Teaching forces awareness. It turns automatic behavior into something observable.
Injecting Awareness
The hardest step in a feedback loop isn’t evaluation.
It’s realizing evaluation is needed at all.
In Think Again: The Power of Knowing What You Don’t Know by Adam Grant, the idea is that people often operate in modes that protect existing beliefs. I tend to defend what I already think rather than questioning it.
Improvement requires shifting into what he calls scientist mode: treating assumptions as hypotheses rather than facts.
That mindset injects awareness into everyday actions.
Instead of assuming the current approach is correct, I start asking:
- Why do I do it this way?
- Is there a better approach?
- What signal tells me if it’s working?
Often something external triggers that reflection. A dentist visit. A code review. A production incident.
Or simply trying to teach someone else.
Agents Make This Very Obvious
Working with agents made this dynamic even clearer.
When I teach an agent to do something, I have to explain the task precisely. I need to define the expected output, the constraints, and the signals that determine whether the result is correct.
In other words, I have to build the evaluation loop.
Agents tend to perform much better when the evaluation is correct and actionable.
For example:
Weak evaluation:
The output is wrong.
Actionable evaluation:
The API call ignored the pagination parameter. Retry using
page_token.
The second type of feedback changes the next attempt.
With the right loop, the process becomes:
attempt → evaluation → correction → retry
Over multiple iterations, the system often converges toward a working solution even if the first attempt was poor.
Teaching Agents Changed How I Delegate
Teaching agents also made me notice something uncomfortable about how I delegate to people.

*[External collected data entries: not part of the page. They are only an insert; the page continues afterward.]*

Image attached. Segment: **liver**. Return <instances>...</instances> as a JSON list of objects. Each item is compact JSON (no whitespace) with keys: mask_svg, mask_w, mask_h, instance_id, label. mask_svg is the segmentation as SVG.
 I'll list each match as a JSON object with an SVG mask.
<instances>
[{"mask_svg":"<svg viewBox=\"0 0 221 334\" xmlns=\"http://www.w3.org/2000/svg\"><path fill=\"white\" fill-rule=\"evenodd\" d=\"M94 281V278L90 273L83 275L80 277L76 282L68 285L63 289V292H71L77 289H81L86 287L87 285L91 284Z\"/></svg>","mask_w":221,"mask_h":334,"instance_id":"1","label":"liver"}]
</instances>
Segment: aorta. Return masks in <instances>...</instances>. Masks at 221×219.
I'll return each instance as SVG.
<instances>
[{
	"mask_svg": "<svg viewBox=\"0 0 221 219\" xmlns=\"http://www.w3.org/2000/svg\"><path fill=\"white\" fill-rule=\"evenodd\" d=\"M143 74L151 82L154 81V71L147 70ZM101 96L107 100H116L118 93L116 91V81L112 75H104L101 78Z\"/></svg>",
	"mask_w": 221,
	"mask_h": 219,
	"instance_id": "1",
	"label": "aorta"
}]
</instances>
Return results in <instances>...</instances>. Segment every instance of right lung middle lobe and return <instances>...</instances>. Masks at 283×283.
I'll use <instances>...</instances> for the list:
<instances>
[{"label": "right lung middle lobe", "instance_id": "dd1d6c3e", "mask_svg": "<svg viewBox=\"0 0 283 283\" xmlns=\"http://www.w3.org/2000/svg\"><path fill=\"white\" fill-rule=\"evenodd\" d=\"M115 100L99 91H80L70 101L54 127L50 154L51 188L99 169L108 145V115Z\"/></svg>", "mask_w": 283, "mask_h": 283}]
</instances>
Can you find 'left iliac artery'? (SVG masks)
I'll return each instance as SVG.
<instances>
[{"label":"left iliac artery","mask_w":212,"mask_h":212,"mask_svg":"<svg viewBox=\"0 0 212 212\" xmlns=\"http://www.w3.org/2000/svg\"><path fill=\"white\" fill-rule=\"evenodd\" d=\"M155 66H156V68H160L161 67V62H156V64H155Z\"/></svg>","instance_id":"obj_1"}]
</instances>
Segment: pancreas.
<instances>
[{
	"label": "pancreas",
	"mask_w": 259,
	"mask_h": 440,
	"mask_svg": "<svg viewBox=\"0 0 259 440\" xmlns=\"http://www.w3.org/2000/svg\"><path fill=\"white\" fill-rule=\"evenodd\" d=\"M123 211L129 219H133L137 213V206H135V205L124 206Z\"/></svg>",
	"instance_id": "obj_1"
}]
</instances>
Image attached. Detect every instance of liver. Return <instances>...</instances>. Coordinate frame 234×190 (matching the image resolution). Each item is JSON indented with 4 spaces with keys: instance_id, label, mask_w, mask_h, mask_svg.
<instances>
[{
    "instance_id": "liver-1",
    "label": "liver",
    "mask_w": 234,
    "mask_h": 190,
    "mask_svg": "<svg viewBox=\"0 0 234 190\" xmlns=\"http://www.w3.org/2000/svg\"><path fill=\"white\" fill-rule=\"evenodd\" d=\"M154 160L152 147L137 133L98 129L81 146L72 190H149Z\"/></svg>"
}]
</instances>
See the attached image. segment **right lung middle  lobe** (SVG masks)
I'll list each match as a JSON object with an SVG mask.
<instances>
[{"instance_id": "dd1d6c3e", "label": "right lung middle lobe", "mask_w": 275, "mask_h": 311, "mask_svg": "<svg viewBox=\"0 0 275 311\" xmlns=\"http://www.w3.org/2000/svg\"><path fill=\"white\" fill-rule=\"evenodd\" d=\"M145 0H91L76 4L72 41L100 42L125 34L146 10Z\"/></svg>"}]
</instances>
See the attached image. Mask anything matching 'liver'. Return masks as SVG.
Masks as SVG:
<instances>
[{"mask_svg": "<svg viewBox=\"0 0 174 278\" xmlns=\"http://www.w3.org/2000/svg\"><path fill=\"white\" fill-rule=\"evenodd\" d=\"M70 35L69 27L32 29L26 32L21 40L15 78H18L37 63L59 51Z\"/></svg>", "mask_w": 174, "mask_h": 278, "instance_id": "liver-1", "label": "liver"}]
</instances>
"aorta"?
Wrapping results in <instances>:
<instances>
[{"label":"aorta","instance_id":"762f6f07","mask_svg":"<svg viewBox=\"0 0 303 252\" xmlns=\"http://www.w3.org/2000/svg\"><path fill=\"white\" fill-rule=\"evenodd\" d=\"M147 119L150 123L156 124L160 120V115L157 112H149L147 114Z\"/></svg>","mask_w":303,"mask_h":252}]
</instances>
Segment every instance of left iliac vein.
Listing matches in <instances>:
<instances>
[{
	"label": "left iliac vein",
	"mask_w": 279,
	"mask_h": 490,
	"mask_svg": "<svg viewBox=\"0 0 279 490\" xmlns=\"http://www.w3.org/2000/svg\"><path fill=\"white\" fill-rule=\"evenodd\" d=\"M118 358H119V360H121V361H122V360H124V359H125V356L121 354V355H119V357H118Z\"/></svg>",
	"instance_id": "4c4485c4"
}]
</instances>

I often assume that if someone is capable and context is obvious to me, then the task is already well specified. But capability is not the same thing as shared context. A lot of delegation failure is not about effort or intelligence. It is about hidden assumptions.

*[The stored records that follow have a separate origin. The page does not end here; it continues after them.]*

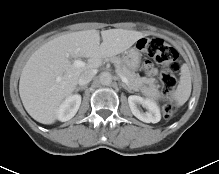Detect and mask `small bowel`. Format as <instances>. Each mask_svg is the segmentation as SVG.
Here are the masks:
<instances>
[{
  "instance_id": "small-bowel-1",
  "label": "small bowel",
  "mask_w": 219,
  "mask_h": 174,
  "mask_svg": "<svg viewBox=\"0 0 219 174\" xmlns=\"http://www.w3.org/2000/svg\"><path fill=\"white\" fill-rule=\"evenodd\" d=\"M144 68L148 76H155L157 74L156 68L150 62H146Z\"/></svg>"
}]
</instances>
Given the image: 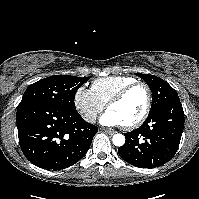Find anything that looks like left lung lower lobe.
Wrapping results in <instances>:
<instances>
[{"instance_id":"left-lung-lower-lobe-1","label":"left lung lower lobe","mask_w":199,"mask_h":199,"mask_svg":"<svg viewBox=\"0 0 199 199\" xmlns=\"http://www.w3.org/2000/svg\"><path fill=\"white\" fill-rule=\"evenodd\" d=\"M184 128L180 100L169 102L149 112L136 130L124 133L126 142L118 149L120 157L139 168H155L175 155Z\"/></svg>"}]
</instances>
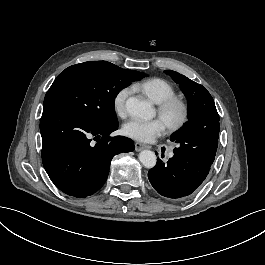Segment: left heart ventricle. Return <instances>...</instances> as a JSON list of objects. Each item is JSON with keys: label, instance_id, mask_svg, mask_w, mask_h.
<instances>
[{"label": "left heart ventricle", "instance_id": "b2bd125f", "mask_svg": "<svg viewBox=\"0 0 265 265\" xmlns=\"http://www.w3.org/2000/svg\"><path fill=\"white\" fill-rule=\"evenodd\" d=\"M172 120H175L177 118V112H173L170 116Z\"/></svg>", "mask_w": 265, "mask_h": 265}]
</instances>
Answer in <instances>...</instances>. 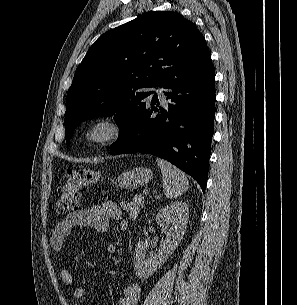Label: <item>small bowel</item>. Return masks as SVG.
I'll return each instance as SVG.
<instances>
[{"label": "small bowel", "instance_id": "c3829d8e", "mask_svg": "<svg viewBox=\"0 0 297 305\" xmlns=\"http://www.w3.org/2000/svg\"><path fill=\"white\" fill-rule=\"evenodd\" d=\"M121 220V211L118 206L112 202H105L101 205H92L90 207L81 209L79 211L69 214L64 220L60 221L54 228L51 234V245L55 252L60 255L65 254L66 240L76 226H89L98 232H105L108 230L112 221ZM105 250L108 254H113L116 250L111 243L105 245ZM62 282L72 287L73 296L76 299L84 297L85 290L81 286L74 285V279L69 267H64L60 271ZM140 285L133 281L129 283L120 299L118 305H136L140 297Z\"/></svg>", "mask_w": 297, "mask_h": 305}]
</instances>
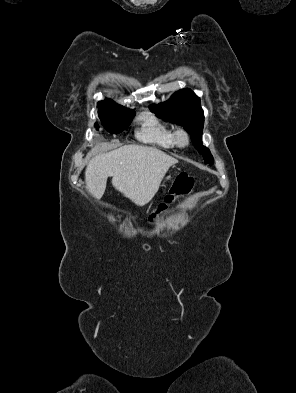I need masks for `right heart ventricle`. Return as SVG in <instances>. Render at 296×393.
I'll return each instance as SVG.
<instances>
[{"instance_id": "right-heart-ventricle-1", "label": "right heart ventricle", "mask_w": 296, "mask_h": 393, "mask_svg": "<svg viewBox=\"0 0 296 393\" xmlns=\"http://www.w3.org/2000/svg\"><path fill=\"white\" fill-rule=\"evenodd\" d=\"M137 137L166 149L173 148L176 145L174 130L152 114H145L141 117V128L137 132Z\"/></svg>"}]
</instances>
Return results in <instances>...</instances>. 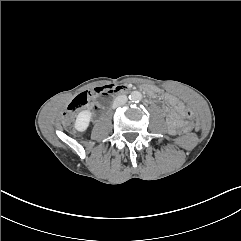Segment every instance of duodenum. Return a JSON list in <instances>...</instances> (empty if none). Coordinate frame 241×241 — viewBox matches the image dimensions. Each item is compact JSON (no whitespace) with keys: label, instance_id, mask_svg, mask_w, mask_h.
Masks as SVG:
<instances>
[{"label":"duodenum","instance_id":"1","mask_svg":"<svg viewBox=\"0 0 241 241\" xmlns=\"http://www.w3.org/2000/svg\"><path fill=\"white\" fill-rule=\"evenodd\" d=\"M114 91H115V92H118V93H122L123 91H125V89L122 88V87H117V88H115Z\"/></svg>","mask_w":241,"mask_h":241}]
</instances>
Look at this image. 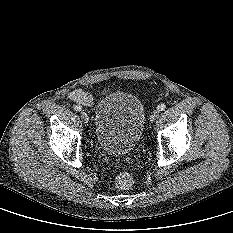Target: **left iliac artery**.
I'll return each mask as SVG.
<instances>
[{"label":"left iliac artery","instance_id":"obj_1","mask_svg":"<svg viewBox=\"0 0 233 233\" xmlns=\"http://www.w3.org/2000/svg\"><path fill=\"white\" fill-rule=\"evenodd\" d=\"M166 109V106L164 105V104H160V105H158V107H157V110L158 111H163V110H165Z\"/></svg>","mask_w":233,"mask_h":233}]
</instances>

When a result comes back slightly off, the easiest reaction is:
This isn’t what I meant.
But that response hides the most important part of the problem: what exactly was misaligned?
Was the goal unclear?
Was the tradeoff wrong?
Was the person optimizing for speed when I cared about completeness?

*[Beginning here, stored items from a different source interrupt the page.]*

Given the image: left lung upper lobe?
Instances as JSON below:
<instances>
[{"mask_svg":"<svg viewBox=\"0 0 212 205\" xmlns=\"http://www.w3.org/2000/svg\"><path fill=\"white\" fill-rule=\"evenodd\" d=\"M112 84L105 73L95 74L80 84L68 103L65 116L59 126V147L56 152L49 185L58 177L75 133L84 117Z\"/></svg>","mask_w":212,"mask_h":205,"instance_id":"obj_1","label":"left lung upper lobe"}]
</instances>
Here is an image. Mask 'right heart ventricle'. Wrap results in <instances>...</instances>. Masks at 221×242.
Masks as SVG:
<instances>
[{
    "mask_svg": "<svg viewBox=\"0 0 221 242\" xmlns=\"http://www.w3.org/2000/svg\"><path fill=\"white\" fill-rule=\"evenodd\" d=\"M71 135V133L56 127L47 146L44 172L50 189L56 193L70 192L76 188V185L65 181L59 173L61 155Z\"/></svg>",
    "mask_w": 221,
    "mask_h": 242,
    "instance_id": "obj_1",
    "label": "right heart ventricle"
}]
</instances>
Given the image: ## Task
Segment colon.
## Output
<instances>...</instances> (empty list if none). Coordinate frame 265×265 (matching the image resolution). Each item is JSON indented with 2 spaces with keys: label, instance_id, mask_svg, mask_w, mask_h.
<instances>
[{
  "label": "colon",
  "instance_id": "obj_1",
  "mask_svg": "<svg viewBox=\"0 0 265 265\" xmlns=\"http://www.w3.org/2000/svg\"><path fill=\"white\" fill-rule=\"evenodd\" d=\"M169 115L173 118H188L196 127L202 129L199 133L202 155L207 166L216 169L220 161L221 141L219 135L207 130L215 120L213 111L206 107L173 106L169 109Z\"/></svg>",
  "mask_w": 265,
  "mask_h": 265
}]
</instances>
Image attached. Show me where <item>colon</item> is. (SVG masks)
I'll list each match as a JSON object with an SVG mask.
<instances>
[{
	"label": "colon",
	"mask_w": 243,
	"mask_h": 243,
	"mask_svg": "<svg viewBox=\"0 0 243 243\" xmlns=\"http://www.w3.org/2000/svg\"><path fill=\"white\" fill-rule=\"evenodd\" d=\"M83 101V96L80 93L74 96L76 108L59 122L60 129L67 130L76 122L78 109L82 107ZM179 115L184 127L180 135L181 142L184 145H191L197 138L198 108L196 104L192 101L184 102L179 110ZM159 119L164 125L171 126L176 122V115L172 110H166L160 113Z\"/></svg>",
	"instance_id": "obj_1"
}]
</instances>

Did I fail to say what “good” looked like?
Working with agents makes this painfully obvious because they expose every gap in the handoff. They do exactly what the prompt and evaluation loop support, not what I vaguely hoped they would infer.
That has made me think of delegation less as assigning work and more as transferring judgment. If I want a good outcome, I need to communicate not just the task, but the objective, the constraints, and the signals that should guide decisions when reality gets messy.
Good delegation is not:
Do this.
It is closer to:
Here is what success looks like. Here is what matters most. Here is where I want you to use judgment, and here is where I want you to check back with me.
That shift matters because the real bottleneck in delegation is often not execution. It is calibration.
The better I can make my evaluation criteria visible, the more likely the next attempt, by an agent or a person, gets closer to what I actually want.
The Quiet Compounding Effect
The interesting thing about feedback loops is that they compound quietly.
Small corrections applied repeatedly produce large improvements over time.
The difference between brushing slightly wrong and slightly right isn’t visible after one day. But over years, it becomes obvious.
Working with agents made me notice how many parts of my daily routines and work processes run without tight feedback loops.
The systems that improve fastest aren’t necessarily the most powerful ones.
They’re the ones where the distance between action and evaluation is short.
Reference
- Think Again: The Power of Knowing What You Don’t Know by Adam Grant What stayed with me from Grant’s book is the contrast between defending what we already believe and treating our beliefs as things to test. That idea fits this essay closely: better feedback loops often begin when we stop assuming our current way is correct and start looking at it with more curiosity.